The problem = The only thing to send back is the number of lines below that hold the string "crevices".

Exercise materials =
- - -

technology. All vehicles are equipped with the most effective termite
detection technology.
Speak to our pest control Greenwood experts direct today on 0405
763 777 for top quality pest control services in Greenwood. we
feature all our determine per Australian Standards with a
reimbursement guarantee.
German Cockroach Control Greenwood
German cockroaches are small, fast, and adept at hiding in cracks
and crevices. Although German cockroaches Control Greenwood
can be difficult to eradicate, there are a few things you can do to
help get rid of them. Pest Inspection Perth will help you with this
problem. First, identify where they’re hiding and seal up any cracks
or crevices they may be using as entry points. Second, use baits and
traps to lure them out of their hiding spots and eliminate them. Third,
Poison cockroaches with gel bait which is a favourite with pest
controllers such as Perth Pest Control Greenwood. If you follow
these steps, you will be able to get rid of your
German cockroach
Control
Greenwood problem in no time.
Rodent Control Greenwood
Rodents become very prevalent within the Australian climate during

- - -

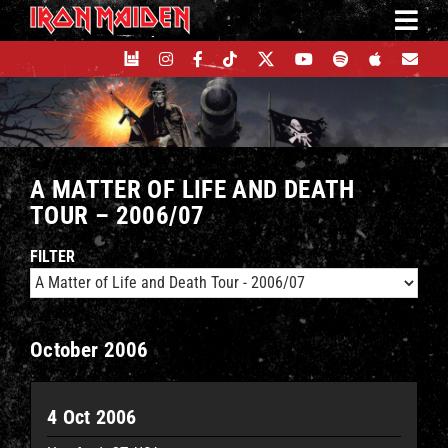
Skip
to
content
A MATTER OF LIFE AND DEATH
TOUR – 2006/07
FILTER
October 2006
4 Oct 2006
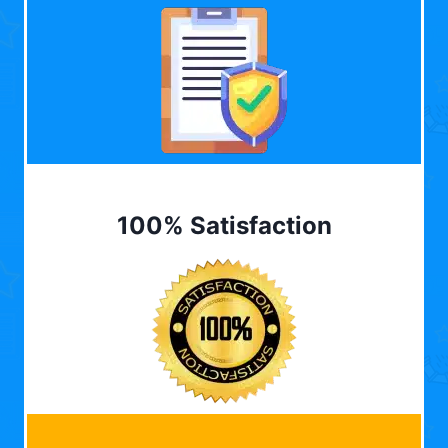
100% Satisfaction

- - -

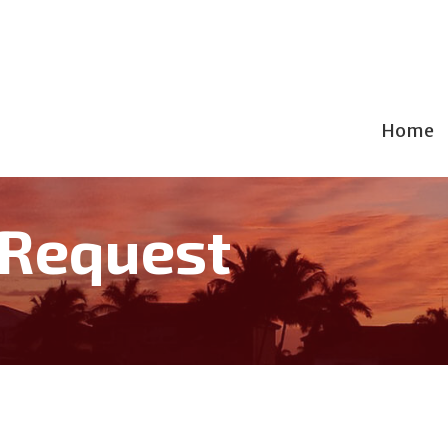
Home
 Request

- - -

Response to the exercise = 2